Task to carry out →
If a line includes "versão", copy it out of the entries.
──────── Extracted records
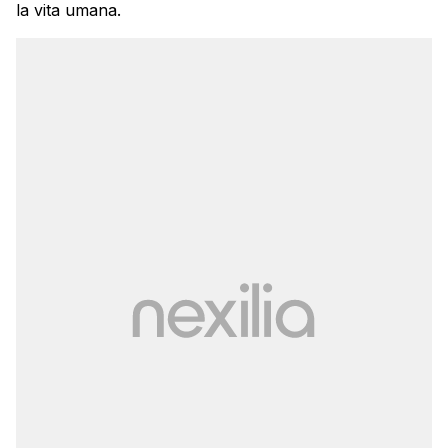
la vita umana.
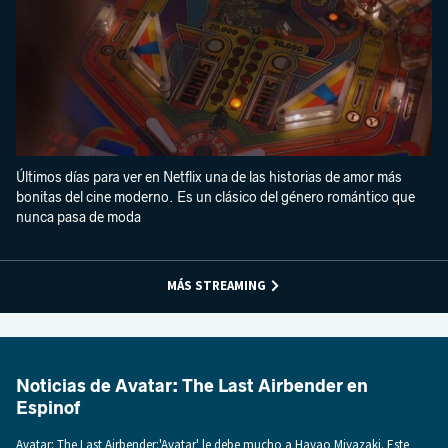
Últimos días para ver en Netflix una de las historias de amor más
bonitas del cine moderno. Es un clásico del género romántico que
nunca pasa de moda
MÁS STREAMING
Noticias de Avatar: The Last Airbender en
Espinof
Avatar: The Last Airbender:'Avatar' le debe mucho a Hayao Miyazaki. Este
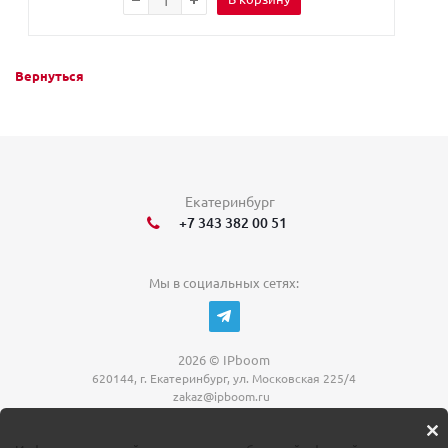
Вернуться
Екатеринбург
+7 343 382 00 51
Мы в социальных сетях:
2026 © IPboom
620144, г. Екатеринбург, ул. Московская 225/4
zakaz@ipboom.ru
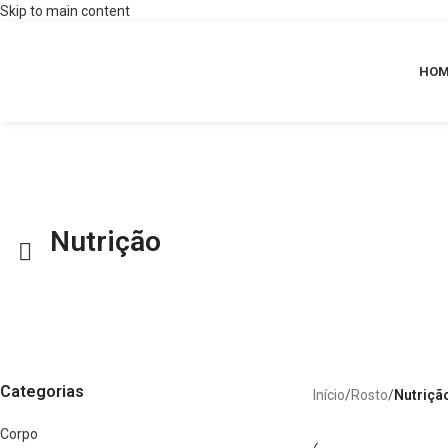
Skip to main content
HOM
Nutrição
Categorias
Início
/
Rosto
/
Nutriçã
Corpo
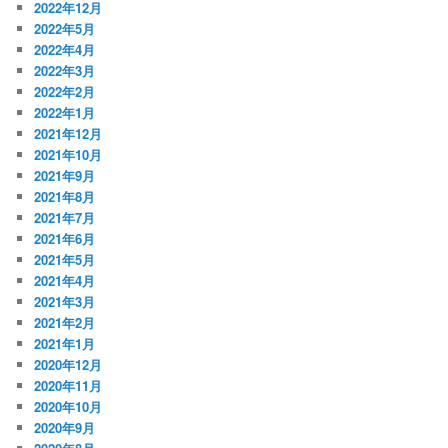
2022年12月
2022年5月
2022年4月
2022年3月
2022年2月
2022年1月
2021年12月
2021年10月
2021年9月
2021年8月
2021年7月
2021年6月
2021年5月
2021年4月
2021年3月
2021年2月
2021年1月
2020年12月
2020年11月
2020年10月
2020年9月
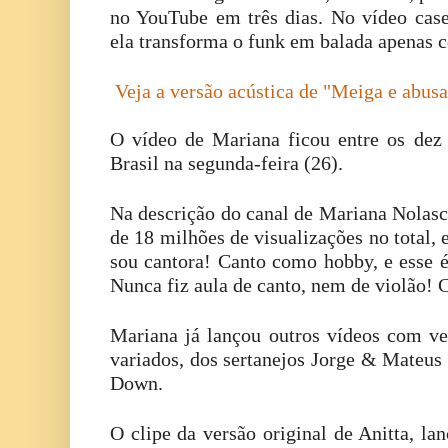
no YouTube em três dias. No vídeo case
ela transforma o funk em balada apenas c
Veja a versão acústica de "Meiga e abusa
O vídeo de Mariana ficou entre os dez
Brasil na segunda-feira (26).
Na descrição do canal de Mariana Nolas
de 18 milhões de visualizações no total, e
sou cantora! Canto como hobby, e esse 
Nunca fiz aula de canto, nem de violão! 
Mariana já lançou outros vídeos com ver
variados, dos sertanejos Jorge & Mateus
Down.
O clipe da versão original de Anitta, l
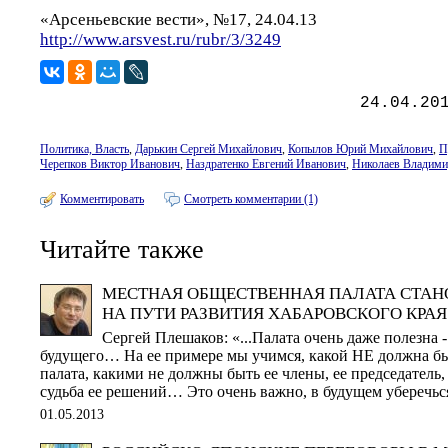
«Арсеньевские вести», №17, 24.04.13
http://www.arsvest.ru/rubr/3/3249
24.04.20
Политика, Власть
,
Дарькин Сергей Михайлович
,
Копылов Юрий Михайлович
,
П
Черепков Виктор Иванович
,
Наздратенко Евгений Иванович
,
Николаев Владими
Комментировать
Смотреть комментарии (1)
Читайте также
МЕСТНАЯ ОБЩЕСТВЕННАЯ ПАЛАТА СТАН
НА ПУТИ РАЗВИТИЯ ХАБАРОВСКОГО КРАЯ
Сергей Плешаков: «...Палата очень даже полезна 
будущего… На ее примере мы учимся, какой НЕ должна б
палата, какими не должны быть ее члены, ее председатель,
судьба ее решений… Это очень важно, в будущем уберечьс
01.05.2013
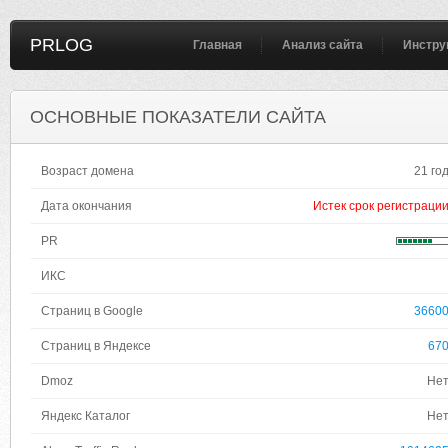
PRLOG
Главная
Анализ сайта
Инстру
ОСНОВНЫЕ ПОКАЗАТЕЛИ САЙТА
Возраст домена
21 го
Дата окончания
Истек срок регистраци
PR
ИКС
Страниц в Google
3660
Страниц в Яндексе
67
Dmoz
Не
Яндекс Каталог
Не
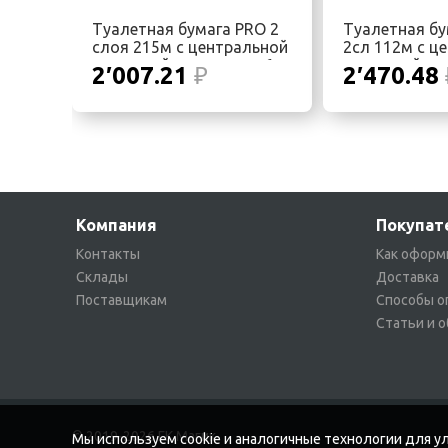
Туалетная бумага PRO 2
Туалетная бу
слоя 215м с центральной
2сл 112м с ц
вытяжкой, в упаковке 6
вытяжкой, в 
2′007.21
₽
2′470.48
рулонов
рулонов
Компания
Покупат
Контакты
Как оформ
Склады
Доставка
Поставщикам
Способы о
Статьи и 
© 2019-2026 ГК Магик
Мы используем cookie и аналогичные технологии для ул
────────────────
Answer section →
Veja a versão acústica de "Meiga e abusa
O clipe da versão original de Anitta, l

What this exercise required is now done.